А он, фронтовик, верил: так и было, представители «цивилизованной нации» могут совершить и не такое… уничтожить село, город… народ… Но он молчал. Оправдывал свое молчание тем, что жалеет мать, не хочет пугать ее. Однако росла в нем ненависть, какой не было ни тогда, когда поднимал солдат в атаку, ни в конюшне, ни в погребе; она родилась разве что в лесу и достигла своего апогея здесь, в Минске, когда его вела Стася и мимо них проскакал эскадрон улан. Наверное, вспышка ненависти была тем шоковым сдвигом, который вылечил его от глухоты. А может, действительно теперь было бы легче, останься он глухим? Ах, какие глупые мысли!
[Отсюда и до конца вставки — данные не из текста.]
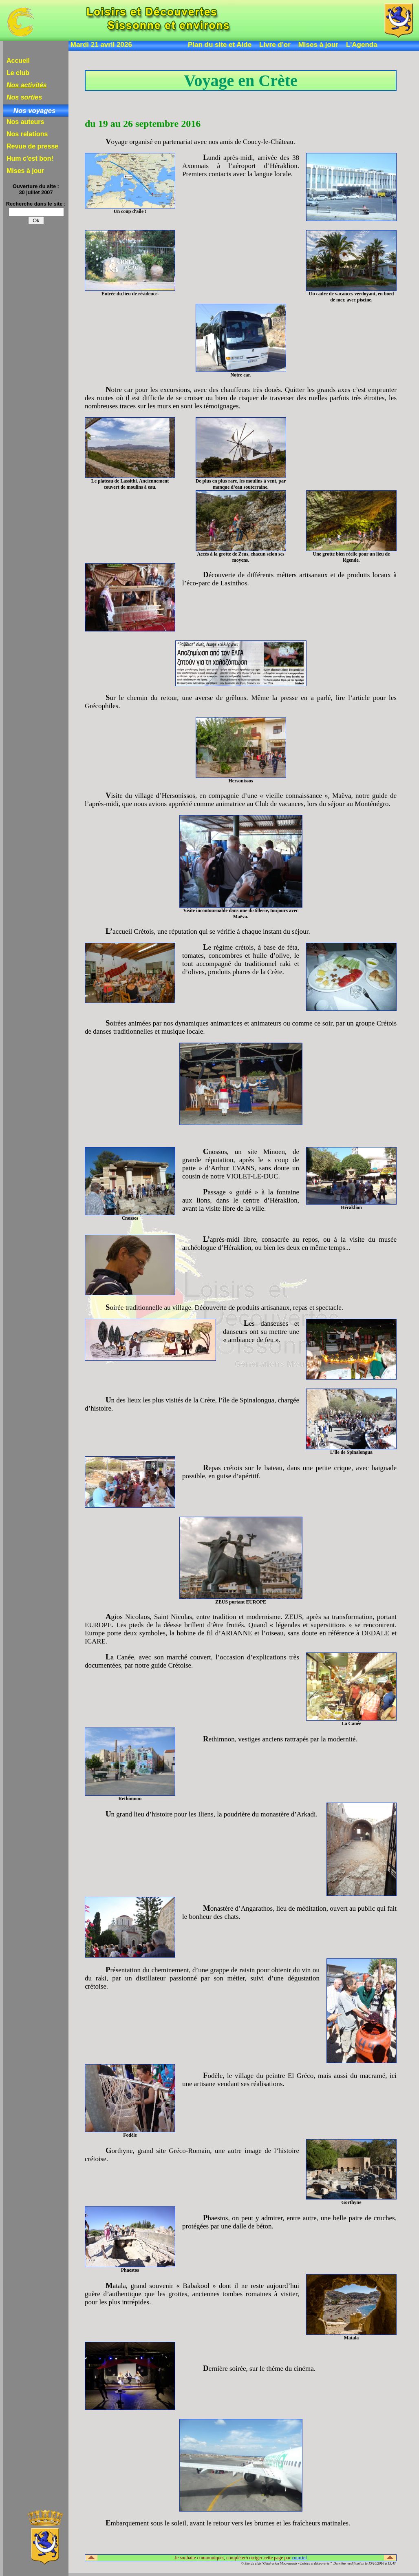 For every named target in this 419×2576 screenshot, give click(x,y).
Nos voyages (34, 111)
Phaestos (130, 2270)
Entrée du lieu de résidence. (130, 294)
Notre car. (240, 375)
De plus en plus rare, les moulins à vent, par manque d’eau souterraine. (241, 484)
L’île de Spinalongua (351, 1452)
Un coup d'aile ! (130, 211)
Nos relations (27, 134)
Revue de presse (32, 146)
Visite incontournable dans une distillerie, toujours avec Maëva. (240, 913)
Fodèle (130, 2135)
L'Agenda (361, 45)
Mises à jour (318, 45)
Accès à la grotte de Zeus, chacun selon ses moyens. (240, 557)
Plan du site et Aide (219, 45)
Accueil (18, 60)
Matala (351, 2338)
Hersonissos (240, 781)
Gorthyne (352, 2202)
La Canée (352, 1723)
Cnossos (130, 1218)
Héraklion (351, 1207)
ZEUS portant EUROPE (240, 1602)
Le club (18, 72)
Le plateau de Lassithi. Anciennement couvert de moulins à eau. (130, 484)
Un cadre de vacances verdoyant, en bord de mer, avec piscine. (351, 297)
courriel (299, 2557)
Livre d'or (275, 45)
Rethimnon (130, 1798)
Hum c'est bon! (30, 158)
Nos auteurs (25, 121)
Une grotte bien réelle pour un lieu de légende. (351, 557) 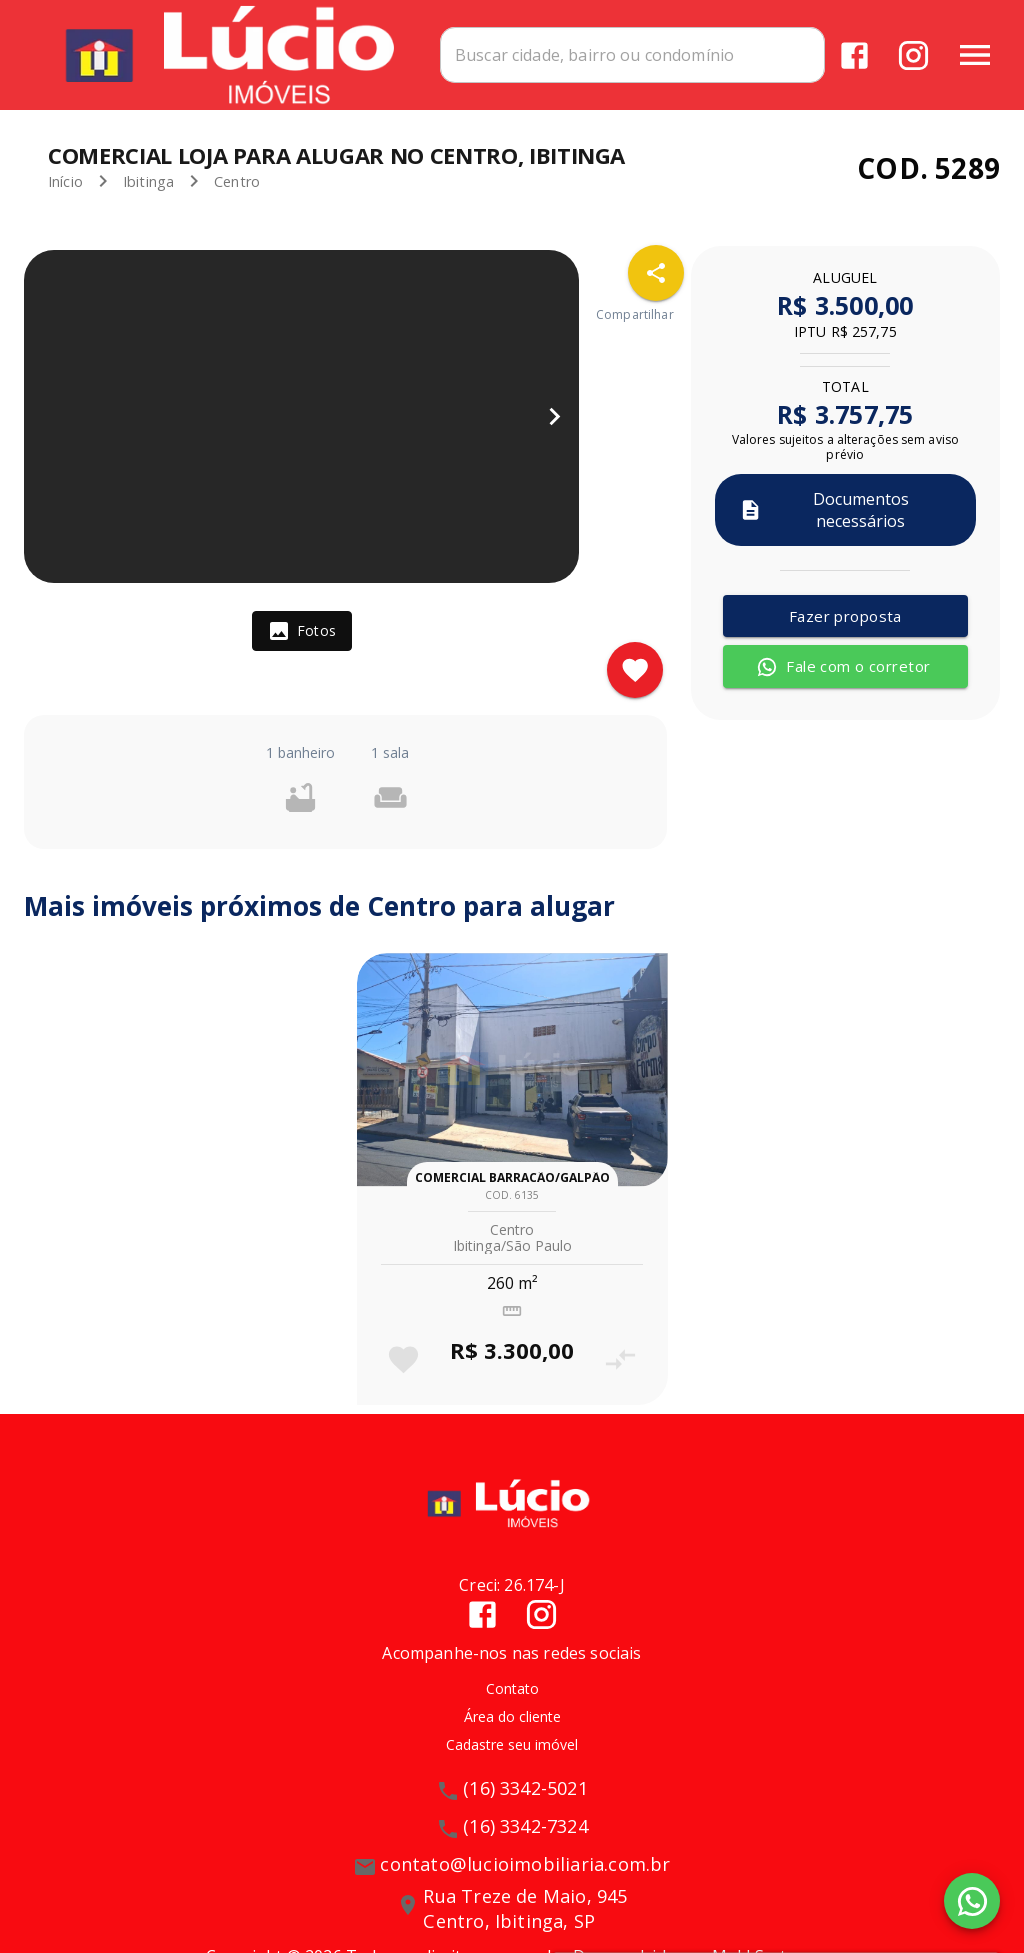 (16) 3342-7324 (525, 1826)
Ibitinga (148, 181)
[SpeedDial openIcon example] (656, 273)
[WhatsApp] (972, 1901)
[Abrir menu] (975, 55)
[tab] (302, 631)
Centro (237, 181)
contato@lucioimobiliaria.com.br (525, 1864)
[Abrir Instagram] (913, 55)
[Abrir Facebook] (854, 55)
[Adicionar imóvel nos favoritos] (635, 670)
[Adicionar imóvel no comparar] (620, 1359)
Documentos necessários (824, 510)
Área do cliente (512, 1716)
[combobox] (632, 55)
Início (65, 181)
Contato (512, 1688)
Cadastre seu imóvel (512, 1744)
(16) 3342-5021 (525, 1788)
«Почему глупые? Если я вновь дошел до той философии, которой переболел в гимназии, в университете… Круг замкнулся. Однако… Не умирать же! Как говорит Ананьев? — Сергей снова поднес книгу к глазам. — «Добро бы мы со своим пессимизмом отказывались от жизни, уходили б в пещеры или спешили умереть, а то ведь мы… живем, чувствуем…»

Вчера приходили Мирин отец и Клара.

Наум Шкляр, худой, костистый, с опущенным правым плечом, от чего его как бы клонило в сторону, с седой библейской бородой, выглядел значительно старше своей жены. Не в пример ей, он был молчалив: не сказал и трех слов. Говорила Клара. Может, и мать молчала бы, скажи он, Богунович, сразу, с чем пришел?
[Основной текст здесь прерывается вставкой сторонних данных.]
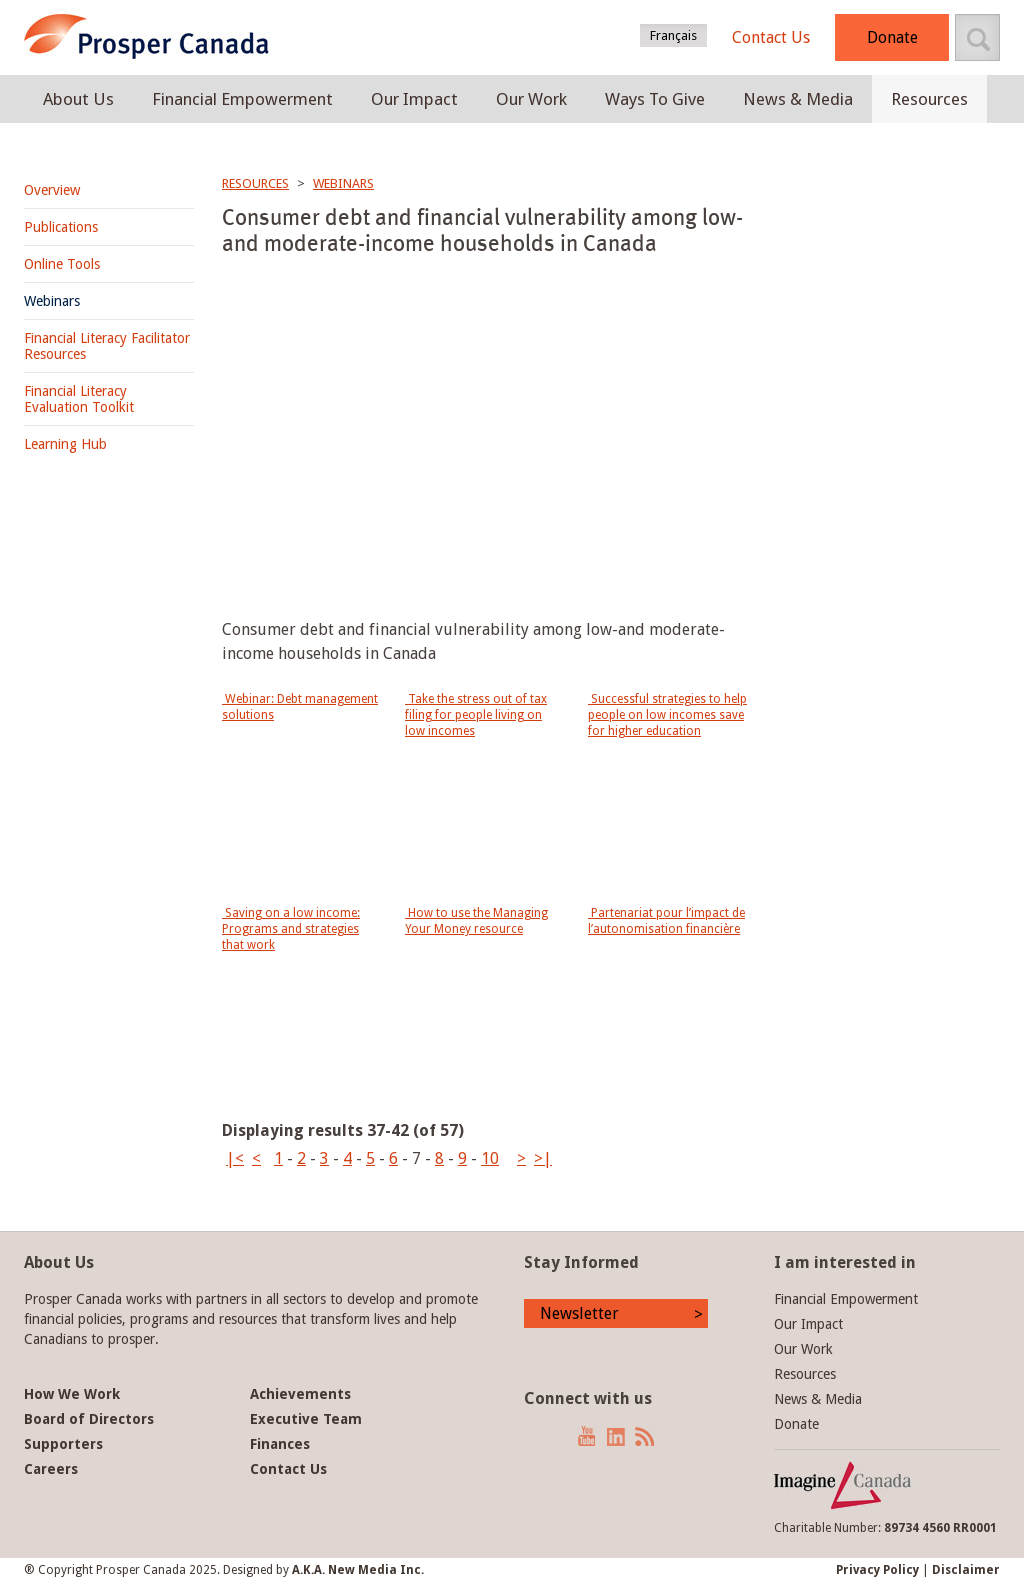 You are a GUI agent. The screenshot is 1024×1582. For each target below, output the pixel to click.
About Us (78, 99)
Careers (51, 1469)
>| (543, 1158)
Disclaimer (966, 1570)
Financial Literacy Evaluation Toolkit (79, 399)
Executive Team (306, 1419)
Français (673, 35)
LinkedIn (616, 1436)
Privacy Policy (877, 1570)
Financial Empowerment (242, 99)
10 (490, 1158)
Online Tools (62, 264)
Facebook (531, 1436)
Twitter (557, 1436)
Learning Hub (65, 444)
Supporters (63, 1444)
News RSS (645, 1436)
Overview (52, 190)
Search (977, 37)
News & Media (798, 99)
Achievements (300, 1394)
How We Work (72, 1394)
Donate (892, 37)
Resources (929, 99)
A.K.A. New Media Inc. (358, 1570)
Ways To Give (655, 99)
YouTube (587, 1436)
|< (235, 1158)
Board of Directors (89, 1419)
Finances (280, 1444)
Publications (61, 227)
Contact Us (771, 37)
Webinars (52, 301)
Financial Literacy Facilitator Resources (107, 346)
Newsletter (579, 1313)
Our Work (531, 99)
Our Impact (414, 99) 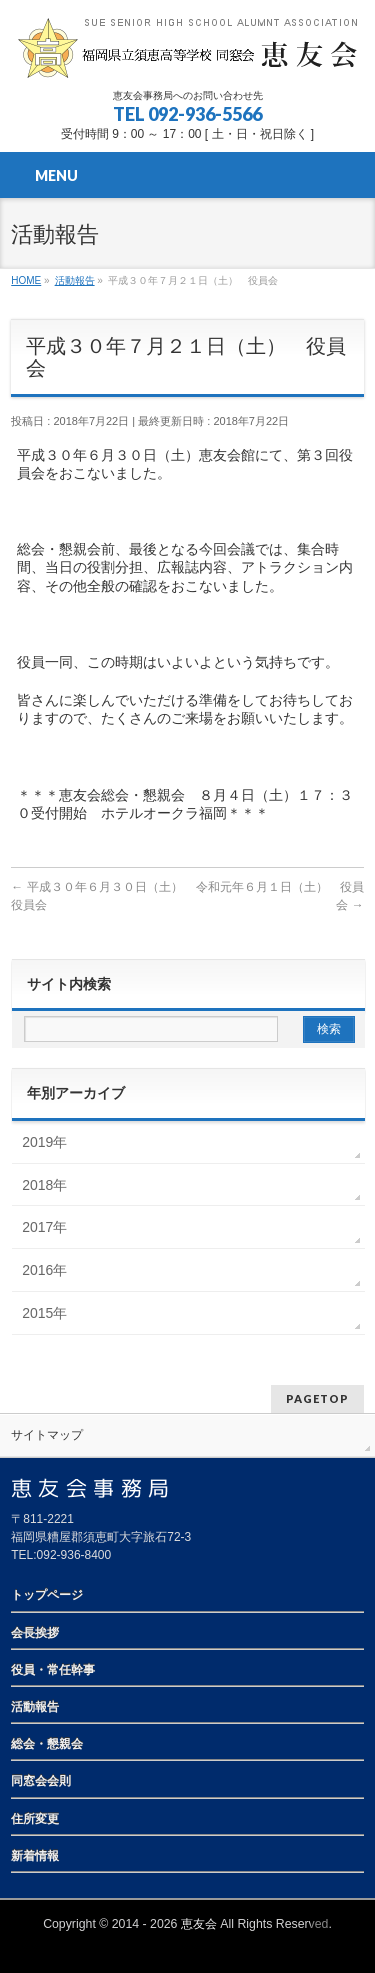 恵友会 (199, 1924)
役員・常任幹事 (53, 1670)
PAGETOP (317, 1398)
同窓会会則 (41, 1781)
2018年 (44, 1185)
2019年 (44, 1142)
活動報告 (75, 280)
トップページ (47, 1595)
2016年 (44, 1270)
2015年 (44, 1313)
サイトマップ (47, 1435)
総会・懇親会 (47, 1744)
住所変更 (35, 1819)
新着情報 (35, 1856)
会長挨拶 (35, 1633)
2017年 (44, 1227)
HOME (26, 280)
О любви он, конечно, не говорил. Сказал лишь коротко, что за день — всего за день! — до немецкого наступления они поженились. Подробно рассказал, как Мира погибла, где ее похоронили, кто похоронил. Клара плакала. Без единого вопроса старый Шкляр поднялся и низко поклонился ему. Это его тронуло, растрогало, взволновало не меньше, чем разговор в доме, где Мира выросла. Это отняло у него остаток сил. Мать входила на цыпочках в отцовский кабинет, где он лежал, заглядывала со страхом, и, не находя что сказать, молча шла на кухню.

Сегодня она, пожалуй, обрадовалась, когда увидела его с книгой. Но ему сейчас Чехов не дал ни успокоения, ни удовлетворения.

Сергей встал. Прошелся по просторному кабинету. Постоял перед окном. На дворе — солнечный день. Капель. Весна. Но и она не радовала. На улицу тоже не хотелось. Более того: он боялся туда выходить. Боялся встречи с немцами. Не стыдился признаться себе в этом.